Un article du bulletin paroissial de décembre 1918 raconte l’évènement.
« L’armistice de la Saint Martin. Dès que la nouvelle eût transpiré de la sous-préfecture, de la place on courait vers l’église, on voulait monter à l’assaut du clocher. «La cloche, la cloche ! c’est la victoire » ! […] Les ateliers ferment de suite, tout le monde quitte le travail, des groupes bruyants, nombreux, débouchent de toutes les rues sur la place. Les valides et les invalides sont bientôt là. Des figures pâles, émaciées, ravagées par la grippe, et pourtant rayonnantes de joie, apparaissent un peu partout les épaules enveloppées de gros châles ou de lourds manteaux. Tout le monde veut être
de la fête. On pavoise en toute hâte. Voici venir les pupilles, les chasseurs basques, dans leurs élégants costumes, les drapeaux et bannières des diverses sociétés, puis sur des piques, les têtes artistement crayonnées par M.D.S. de MM Clémenceau et Foch : on les accueille par d’enthousiastes acclamations. Puis apparaissent les têtes de Guillaume et du Kronprinz, du même auteur, ces caricatures sont copieusement huées. Enfin se groupe tout le conseil municipal, M. le maire harangue la foule, se fait applaudir vigoureusement. […]

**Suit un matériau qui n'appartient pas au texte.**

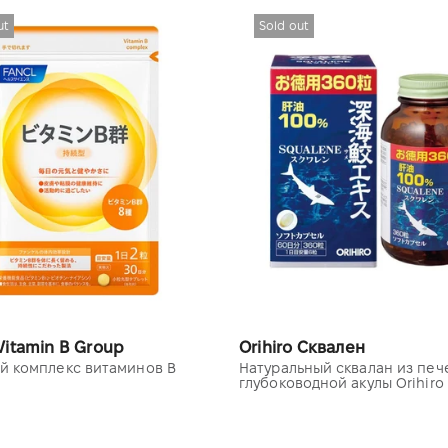
ut
Sold out
Vitamin B Group
Orihiro Сквален
й комплекс витаминов B
Натуральный сквалан из печ
глубоководной акулы Orihiro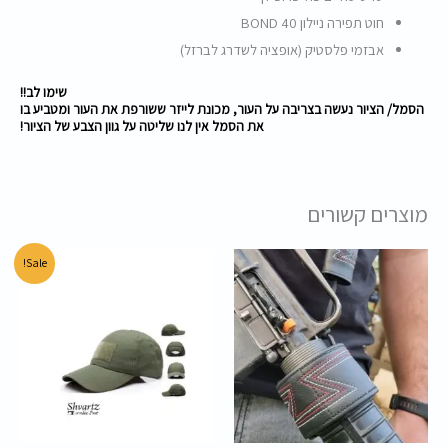
חוט תפירה ניילון BOND 40
אבזמי פלסטיק (אופציה לשדרג לברזל)
שימו לב!!
הסמל/ הציור נעשה בצריבה על העור, מכונת לייזר ששורפת את העור ומטביע בו
את הסמל אין לנו שליטה על גוון הצבע של הציור!
מוצרים קשורים
המחיר
המחיר
Sale!
המקורי
הנוכחי
היה:
הוא:
45.00 ₪.
60.00 ₪.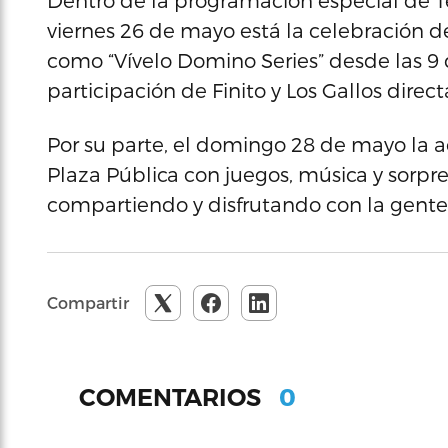
Dentro de la programación especial de T
viernes 26 de mayo está la celebración d
como “Vívelo Domino Series” desde las 9 
participación de Finito y Los Gallos dir
Por su parte, el domingo 28 de mayo la a
Plaza Pública con juegos, música y sorpr
compartiendo y disfrutando con la gente
Compartir
0
COMENTARIOS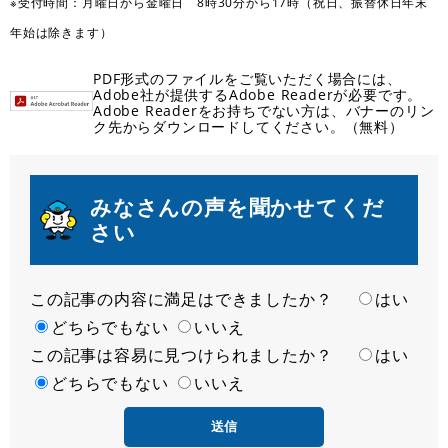
※受付時間：月曜日から金曜日 8時30分から17時（祝日、振替休日年末
年始は除きます）
PDF形式のファイルをご覧いただく場合には、
Adobe社が提供するAdobe Readerが必要です。
Adobe Readerをお持ちでない方は、バナーのリン
ク先からダウンロードしてください。（無料）
みなさんの声を聞かせてくだ
さい
この記事の内容に満足はできましたか？
満
はい
足
どちらでもない
いいえ
この記事は容易に見つけられましたか？
度
容
はい
易
どちらでもない
いいえ
度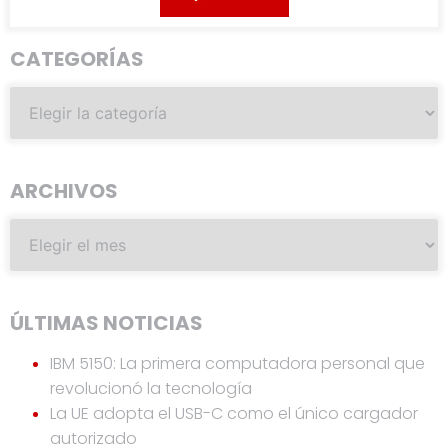
CATEGORÍAS
ARCHIVOS
ÚLTIMAS NOTICIAS
IBM 5150: La primera computadora personal que
revolucionó la tecnología
La UE adopta el USB-C como el único cargador
autorizado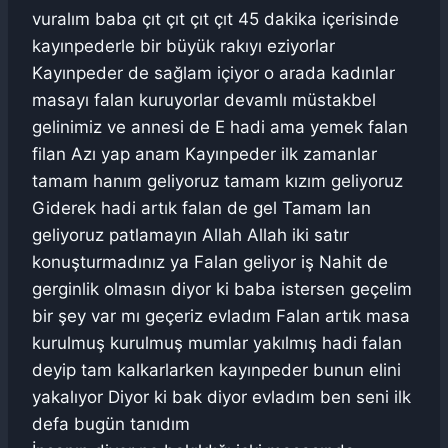
vuralım baba çıt çıt çıt çıt 45 dakika içerisinde
kayınpederle bir büyük rakıyı eziyorlar
Kayınpeder de sağlam içiyor o arada kadınlar
masayı falan kuruyorlar devamlı müstakbel
gelinimiz ve annesi de E hadi ama yemek falan
filan Azı yap anam Kayınpeder ilk zamanlar
tamam hanım geliyoruz tamam kızım geliyoruz
Giderek hadi artık falan de gel Tamam lan
geliyoruz patlamayın Allah Allah iki satır
konuşturmadınız ya Falan geliyor iş Nahit de
gerginlik olmasın diyor ki baba istersen geçelim
bir şey var mı geçeriz evladım Falan artık masa
kurulmuş kurulmuş mumlar yakılmış hadi falan
deyip tam kalkarlarken kayınpeder bunun elini
yakalıyor Diyor ki bak diyor evladım ben seni ilk
defa bugün tanıdım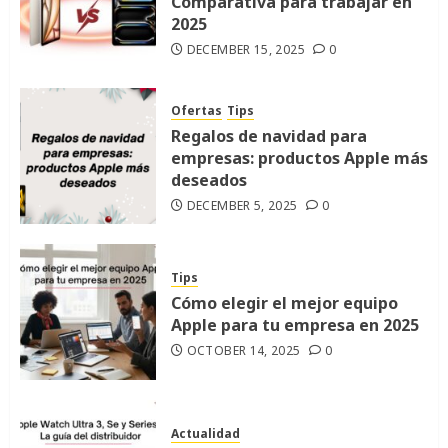
Comparativa para trabajar en
2025
DECEMBER 15, 2025
0
Ofertas
Tips
Regalos de navidad para
empresas: productos Apple más
deseados
DECEMBER 5, 2025
0
Tips
Cómo elegir el mejor equipo
Apple para tu empresa en 2025
OCTOBER 14, 2025
0
Actualidad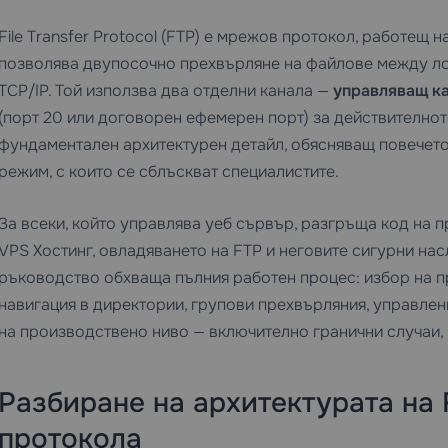
File Transfer Protocol (FTP) е мрежов протокол, работещ 
позволява двупосочно прехвърляне на файлове между ло
TCP/IP. Той използва два отделни канала —
управляващ к
(порт 20 или договорен ефемерен порт) за действителнот
фундаментален архитектурен детайл, обясняващ повечето
режим, с които се сблъскват специалистите.
За всеки, който управлява уеб сървър, разгръща код на 
VPS Хостинг
, овладяването на FTP и неговите сигурни на
ръководство обхваща пълния работен процес: избор на пр
навигация в директории, групови прехвърляния, управлен
на производствено ниво — включително гранични случаи,
Разбиране на архитектурата на 
протокола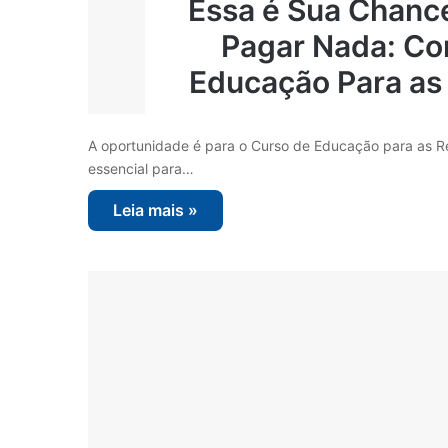
Essa é Sua Chanc
Pagar Nada: Co
Educação Para as 
A oportunidade é para o Curso de Educação para as R
essencial para…
Leia mais »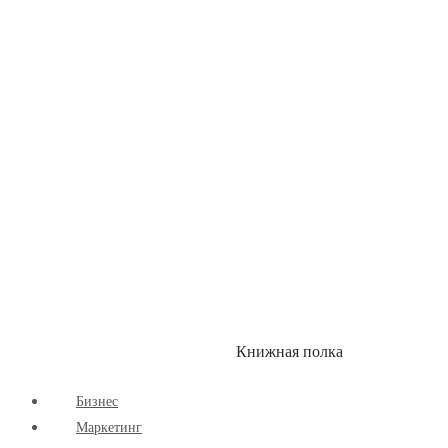
Детские книги
Здоровый Образ Жизни
Комиксы
Маркетинг
Научпоп
Расширяющие Кругозор
Cаморазвитие
Творчество
Книжная полка
КУМОН
СКИДКИ
Бизнес
Маркетинг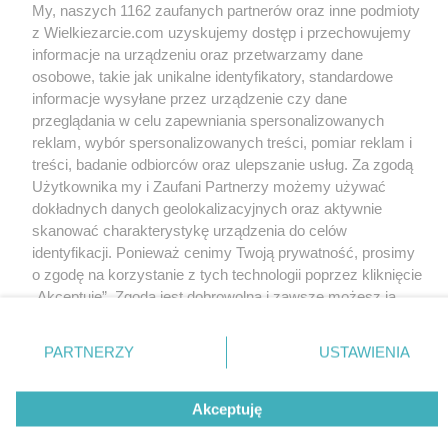
My, naszych 1162 zaufanych partnerów oraz inne podmioty
Torty
z Wielkiezarcie.com uzyskujemy dostęp i przechowujemy
Mloda
9.8k
2
1
informacje na urządzeniu oraz przetwarzamy dane
osobowe, takie jak unikalne identyfikatory, standardowe
informacje wysyłane przez urządzenie czy dane
Wersja mobilna
Napisz do nas
Regulamin
przeglądania w celu zapewniania spersonalizowanych
Polityka cookies
Polityka prywatności
Reklama
reklam, wybór spersonalizowanych treści, pomiar reklam i
treści, badanie odbiorców oraz ulepszanie usług. Za zgodą
Użytkownika my i Zaufani Partnerzy możemy używać
dokładnych danych geolokalizacyjnych oraz aktywnie
skanować charakterystykę urządzenia do celów
identyfikacji. Ponieważ cenimy Twoją prywatność, prosimy
o zgodę na korzystanie z tych technologii poprzez kliknięcie
„Akceptuję”. Zgoda jest dobrowolna i zawsze możesz ją
zmienić/wycofać klikając przycisk ustawień prywatności
znajdujący się w lewym dolnym rogu strony
. Niektóre
PARTNERZY
USTAWIENIA
rodzaje przetwarzania danych nie wymagają zgody
użytkownika, ale masz prawo sprzeciwić się takiemu
Akceptuję
przetwarzaniu. Preferencje będą miały zastosowania tylko
na tej witrynie.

La joie populaire coule à plein bord, c’est une joie franche, saine, bienfaisante, sans la moindre note discordante : elle est naturellement fort bruyante, mais d’une correction parfaite. Ce furent des moments inoubliables. C’était la Saint Martin, le déménagement des Boches ».

Le 11 novembre on manifeste sa joie à Paris et dans beaucoup d’autres villes. Mais tant d’hommes de femmes et d’enfants pleurent en silence…
Ce jour là Mauléon vit la même liesse que toute les villes des pays alliés. Cette joie est réelle car on espère que l’armistice mettra fin aux privations endurées pendant plus de quatre ans, et
qu’il rendra les hommes à leurs foyers. Mais ce n’est certainement pas le sentiment dominant à cette époque.
Le texte ne parle pas de ceux qui sont restés chez eux et qui n’ont pas le coeur à la fête.
« Un million quatre cent mille morts, cela fait combien de larmes » écrivait Roland Dorgelès. Combien sont restés chez eux murés dans leur silence et dans leur douleur? Sur le monument aux morts de Mauléon on compte 86 noms. Le village de Barcus pourtant trois fois moins peuplé en compte autant. Et que dire du petit village de Laguinge Restoue en Haute Soule qui a perdu 25 des siens, c’est à dire environ 1/3 des hommes adultes. La guerre de 1914-1918 a causé la mort d’environ un millier de Souletins, ce qui représente plus d’un homme sur cinq dans la tranche d’âge des 18-40ans.
Pour les survivants la vie est difficile. Le texte évoque ces personnes au « visage émacié » et portant de lourds manteaux ; on est au coeur de la terrible de grippe espagnole qui fit beaucoup
plus de morts que la première guerre mondiale.
Les difficultés du quotidien en 1918 c’est aussi la hausse des prix et les salaires qui ne suivent pas. Les ouvriers de Mauléon sont durement touchés et arrivent à peine à survivre. Le texte ne dit pas un mot de leur colère. Elle se manifeste par des grèves, des manifestations. En 1917, des tirailleurs sénégalais sont envoyés dans la ville pour briser un premier mouvement.
L’agitation continue les trois années suivantes, entretenue par les arrestations et l’obstination des patrons. En avril 1920 une longue grève paralyse l’ensemble des usines.
La fête de l’armistice n’est qu’une courte éclaircie dans une période particulièrement difficile. La fin de la guerre, ce n’était pas la paix, ni le retour à une vie moins difficile. Et les morts eux seraient à jamais absents.